# TASK ITEM
Where does "массу" appear in the data? Return each line that holds it.

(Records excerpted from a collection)
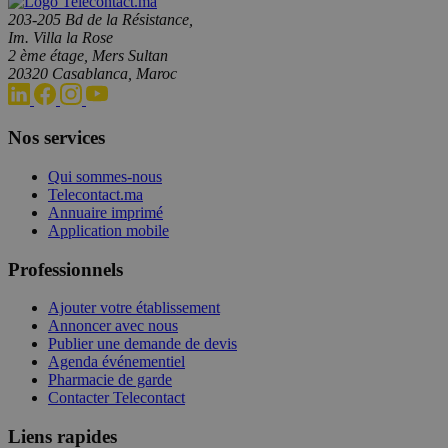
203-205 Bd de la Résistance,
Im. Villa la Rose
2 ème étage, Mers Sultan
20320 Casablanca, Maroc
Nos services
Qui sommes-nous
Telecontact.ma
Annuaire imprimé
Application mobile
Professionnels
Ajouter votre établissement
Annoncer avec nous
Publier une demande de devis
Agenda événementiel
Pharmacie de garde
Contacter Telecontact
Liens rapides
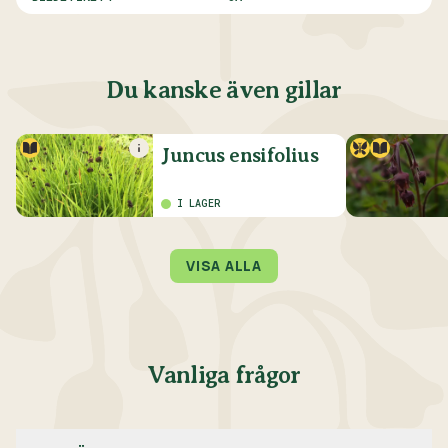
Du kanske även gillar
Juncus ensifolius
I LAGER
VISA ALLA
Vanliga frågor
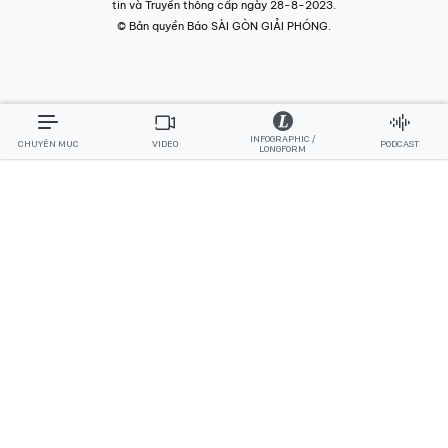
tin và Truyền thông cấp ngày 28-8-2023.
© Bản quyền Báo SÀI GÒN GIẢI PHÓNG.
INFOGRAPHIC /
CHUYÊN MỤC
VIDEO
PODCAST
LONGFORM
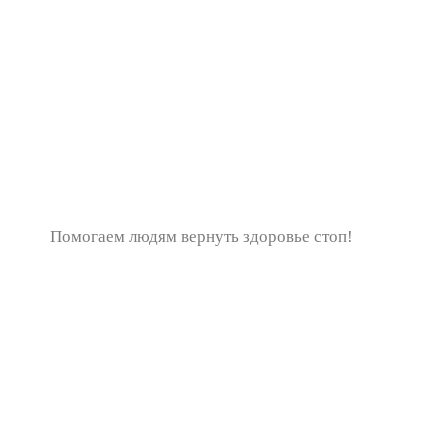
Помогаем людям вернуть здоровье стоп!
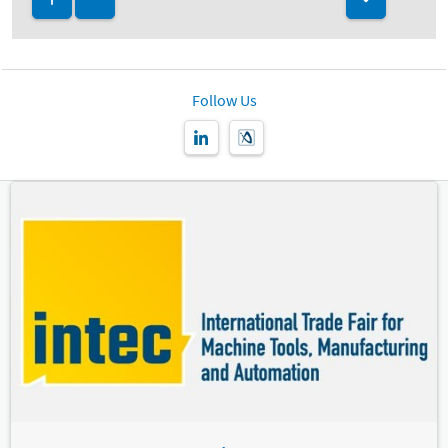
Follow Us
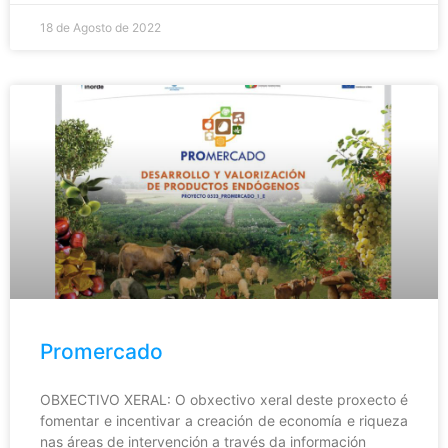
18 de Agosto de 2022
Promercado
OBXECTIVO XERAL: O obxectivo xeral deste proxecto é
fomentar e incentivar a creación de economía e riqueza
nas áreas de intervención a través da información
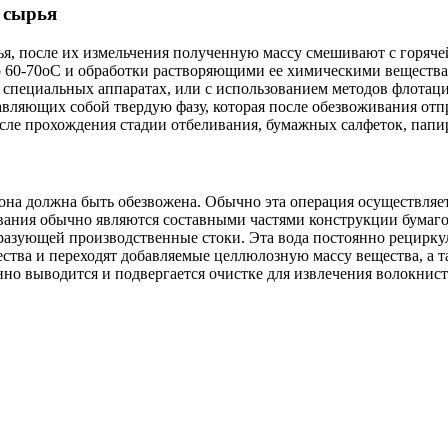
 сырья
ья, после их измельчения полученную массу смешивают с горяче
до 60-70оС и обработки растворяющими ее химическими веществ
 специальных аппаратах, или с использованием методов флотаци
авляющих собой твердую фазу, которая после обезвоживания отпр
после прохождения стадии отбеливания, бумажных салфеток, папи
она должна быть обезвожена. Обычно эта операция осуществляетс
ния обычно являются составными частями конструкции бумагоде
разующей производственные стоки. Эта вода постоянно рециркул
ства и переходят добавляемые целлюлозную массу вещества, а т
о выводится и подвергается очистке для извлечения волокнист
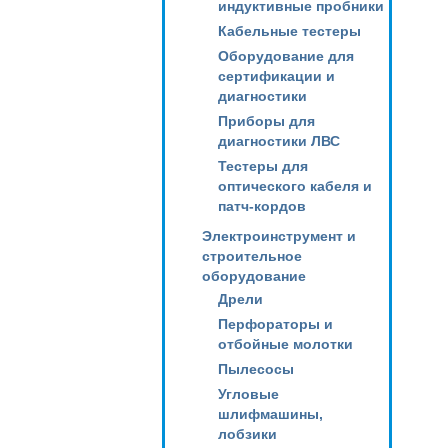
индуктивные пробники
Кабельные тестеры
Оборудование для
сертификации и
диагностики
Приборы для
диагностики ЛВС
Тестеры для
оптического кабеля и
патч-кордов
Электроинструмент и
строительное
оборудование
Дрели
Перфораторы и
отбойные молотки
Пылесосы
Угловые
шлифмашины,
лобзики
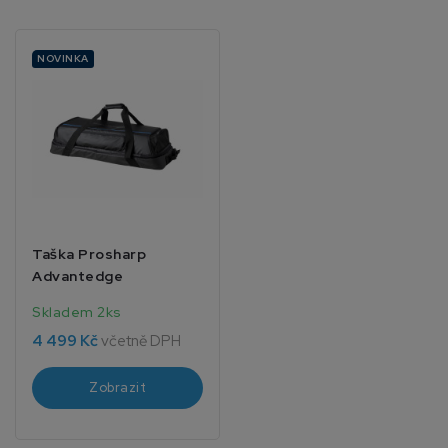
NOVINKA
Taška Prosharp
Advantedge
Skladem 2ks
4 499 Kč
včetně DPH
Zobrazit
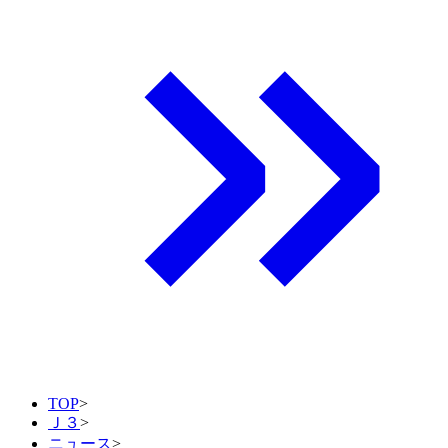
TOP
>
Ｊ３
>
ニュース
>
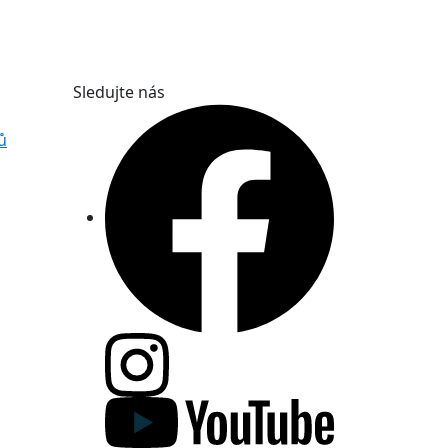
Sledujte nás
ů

# WORKED SOLUTION
ья, после их измельчения полученную массу смешивают с горяче
ства и переходят добавляемые целлюлозную массу вещества, а т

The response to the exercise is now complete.